= Eberhard II von der Mark =

Eberhard II von der Mark (1365–1454) (Fr.: Évrard de La Marck) was Lord of Arenberg. He began styling himself Lord of Sedan in 1424.

==Biography==

Eberhard II von der Mark was born in Aremberg in 1365, the son of Eberhard I von der Mark and grandson of Engelbert II, Count of the Mark, ruler of the County of Mark and the Count of Aremberg through marriage to his grandmother, Mechtilde of Arenberg. His mother was Marie de Looz, granddaughter of Jean de Looz.

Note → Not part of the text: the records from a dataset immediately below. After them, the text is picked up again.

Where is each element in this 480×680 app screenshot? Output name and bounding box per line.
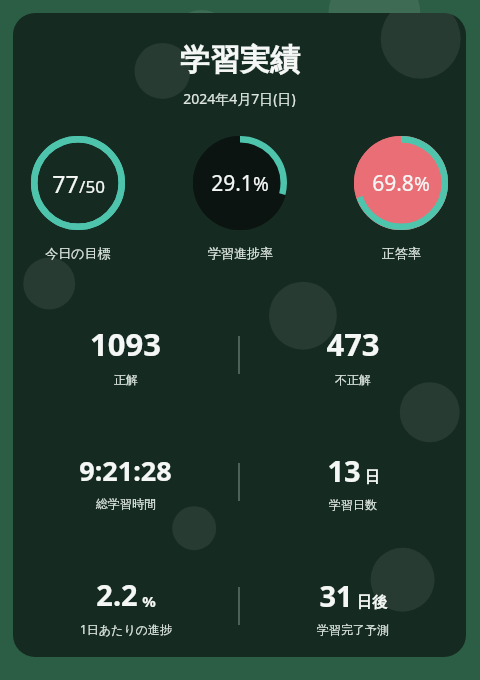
staticText: 473 (326, 323, 380, 365)
button[interactable]: 77 (31, 136, 125, 261)
staticText: 31 (319, 576, 353, 615)
staticText: /50 (79, 175, 105, 198)
staticText: 日 (365, 468, 380, 487)
staticText: 29.1 (211, 169, 253, 198)
staticText: % (142, 591, 156, 611)
staticText: 学習進捗率 (208, 245, 273, 261)
staticText: 正解 (114, 372, 138, 387)
staticText: 学習完了予測 (317, 622, 389, 637)
staticText: 2.2 (96, 575, 138, 614)
staticText: % (414, 171, 430, 197)
staticText: 日後 (357, 593, 387, 612)
staticText: 69.8 (372, 169, 414, 198)
staticText: 総学習時間 (96, 496, 156, 511)
staticText: 不正解 (335, 372, 371, 387)
button[interactable]: 29.1 (193, 136, 287, 261)
staticText: 正答率 (382, 245, 421, 261)
staticText: 77 (52, 168, 79, 199)
button[interactable]: 473 (240, 323, 466, 387)
staticText: 学習日数 (329, 497, 377, 512)
staticText: % (253, 171, 269, 197)
button[interactable]: 2.2 (13, 575, 238, 637)
button[interactable]: 1093 (13, 323, 238, 387)
staticText: 13 (327, 451, 361, 490)
staticText: 9:21:28 (79, 452, 172, 489)
button[interactable]: 69.8 (354, 136, 448, 261)
staticText: 2024年4月7日(日) (183, 89, 296, 108)
staticText: 1日あたりの進捗 (80, 621, 172, 637)
staticText: 学習実績 (180, 41, 300, 79)
button[interactable]: 13 (240, 451, 466, 512)
staticText: 今日の目標 (45, 245, 111, 261)
button[interactable]: 9:21:28 (13, 452, 238, 511)
button[interactable]: 31 (240, 576, 466, 637)
staticText: 1093 (90, 323, 161, 365)
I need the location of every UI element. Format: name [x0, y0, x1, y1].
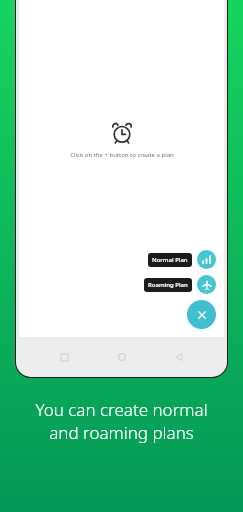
button[interactable]: Roaming Plan [144, 275, 216, 294]
button[interactable]: Close menu [187, 300, 216, 329]
button[interactable]: Recent apps [51, 344, 77, 370]
staticText: Roaming Plan [148, 281, 188, 289]
staticText: You can create normal and roaming plans [35, 398, 208, 444]
button[interactable]: Back [166, 344, 192, 370]
staticText: Click on the + button to create a plan [70, 151, 174, 159]
button[interactable]: Home [109, 344, 135, 370]
staticText: Normal Plan [152, 256, 188, 264]
button[interactable]: Normal Plan [148, 250, 216, 269]
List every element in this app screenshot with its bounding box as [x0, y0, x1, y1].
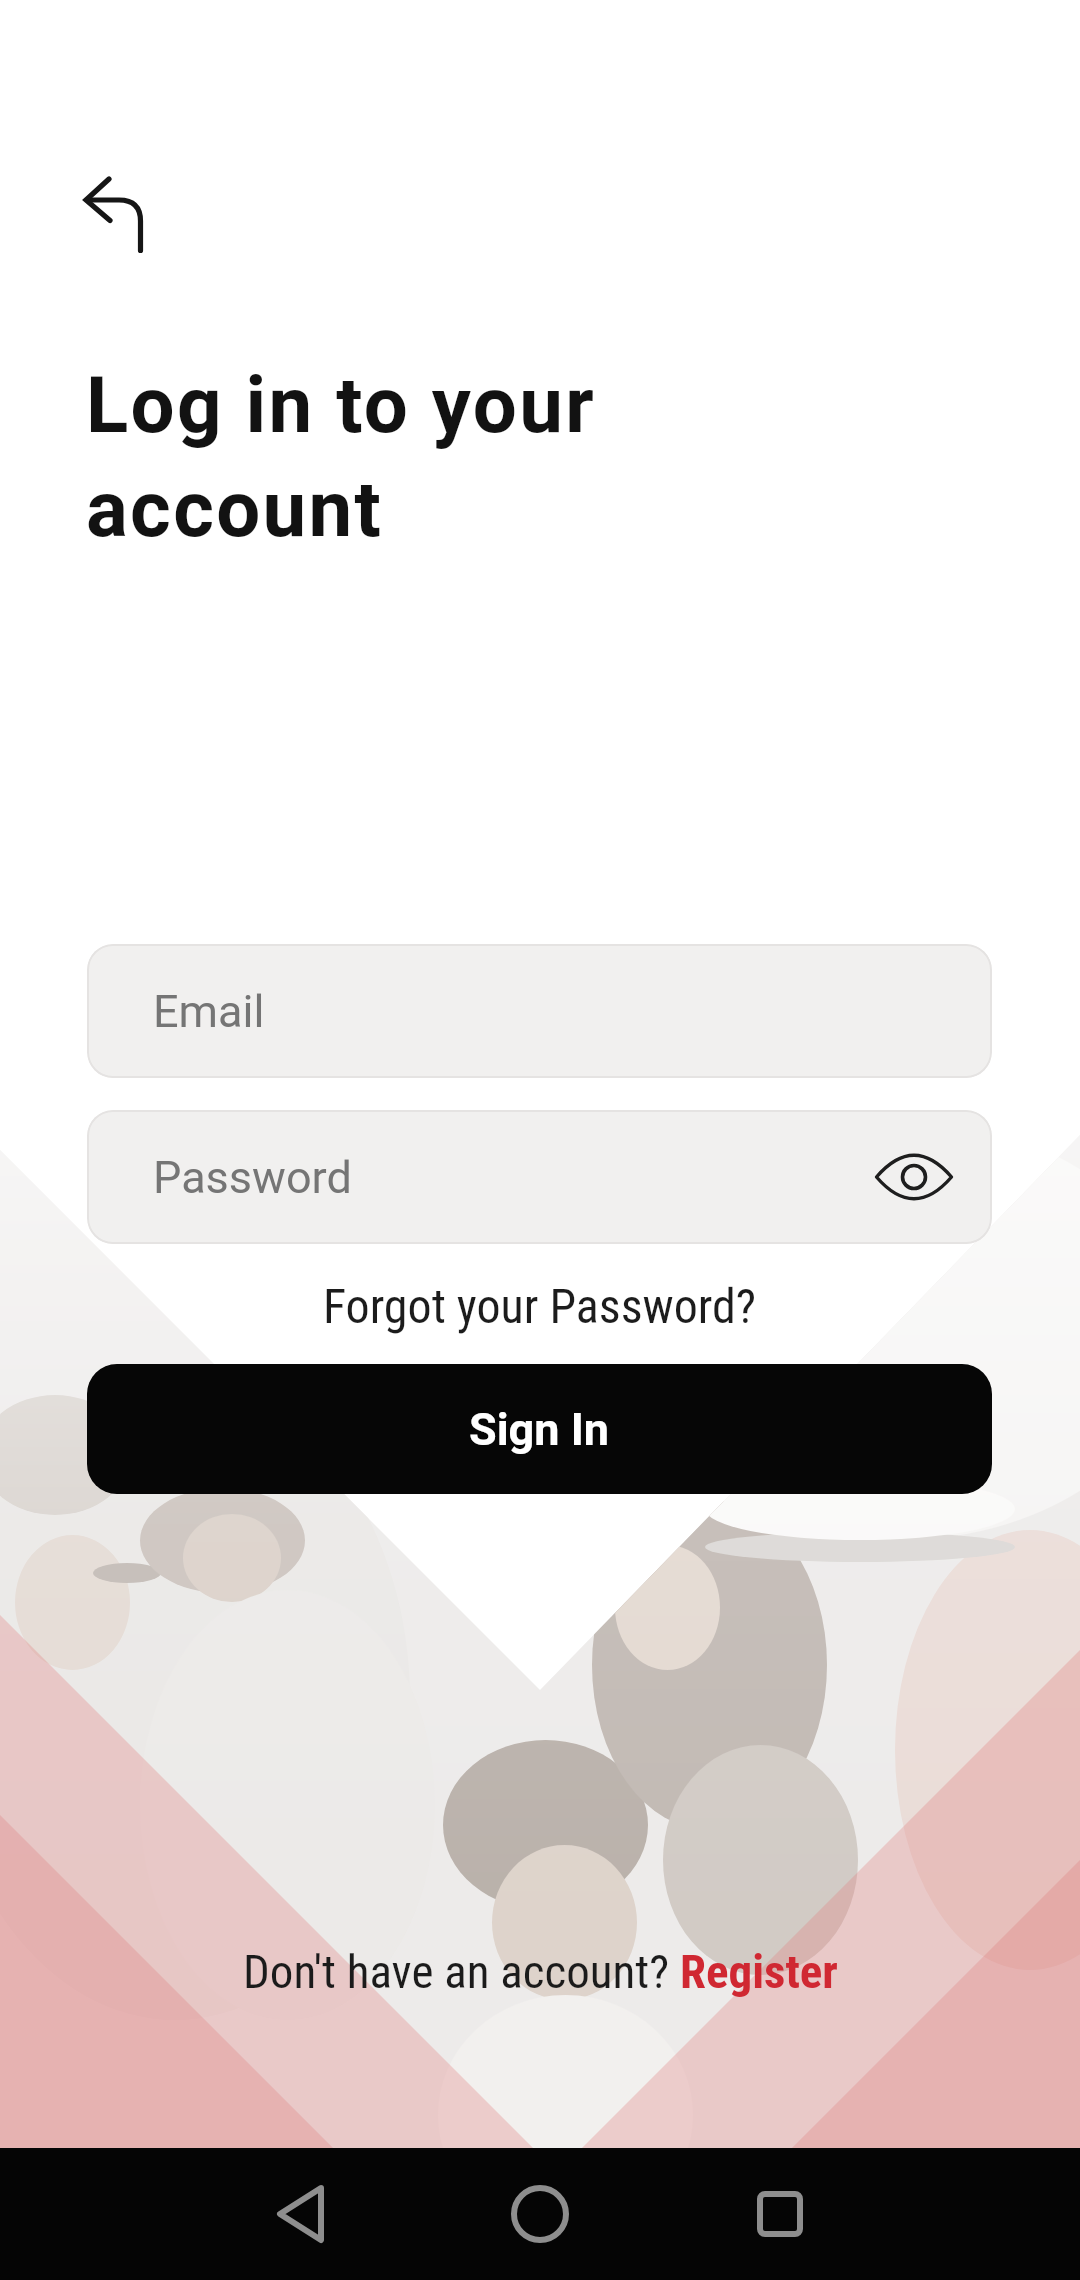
button[interactable]: Sign In: [87, 1364, 992, 1494]
button[interactable]: Email: [87, 944, 992, 1078]
button[interactable]: [250, 2164, 350, 2264]
button[interactable]: [730, 2164, 830, 2264]
staticText: Password: [153, 1151, 352, 1204]
button[interactable]: [64, 160, 164, 270]
staticText: Log in to your account: [86, 360, 596, 555]
button[interactable]: [490, 2164, 590, 2264]
staticText: Forgot your Password?: [323, 1278, 757, 1334]
button[interactable]: [869, 1137, 959, 1217]
button[interactable]: Forgot your Password?: [313, 1272, 767, 1340]
button[interactable]: Register: [680, 1944, 838, 1999]
button[interactable]: Password: [87, 1110, 992, 1244]
staticText: Don't have an account?: [243, 1944, 680, 1999]
staticText: Register: [680, 1944, 838, 1999]
staticText: Email: [153, 985, 265, 1038]
staticText: Sign In: [469, 1403, 610, 1456]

He was married in 1410 to Marie de Braquemont (died 1425), sister of Louis de Braquemont, and daughter of Guillaume Dit Braquet de Braquemont and Marie de Campremy.

After purchasing the area around modern Sedan, Ardennes from his brother-in-law Louis de Braquemont, in 1424, he expelled the monks of the Benedictine Abbey of Mouzon and began construction on the Château de Sedan. He began styling himself Lord of Sed.

He died in 1454 and was succeeded by his eldest son Johann von der Marck-Arenberg (1410-1480).

From his second marriage to Agnès Dit de Walcourt de Rochefort, he had a son named Louis (1425-1498). Louis married Nicole d'Aspremont and started the cadet house of House of La Marck-Rochefort who went on to be Lords of Agimont, Neufchâteau and Orchimont, Counts of Rochefort and Montaigu.

His illegitimate son, Godfrey (1410-1465), married Marie de Montjardin and started the cadet house of House of La Marck-Sprimont who were Lords of Sprimont, Amblève, Bomal and Hamal.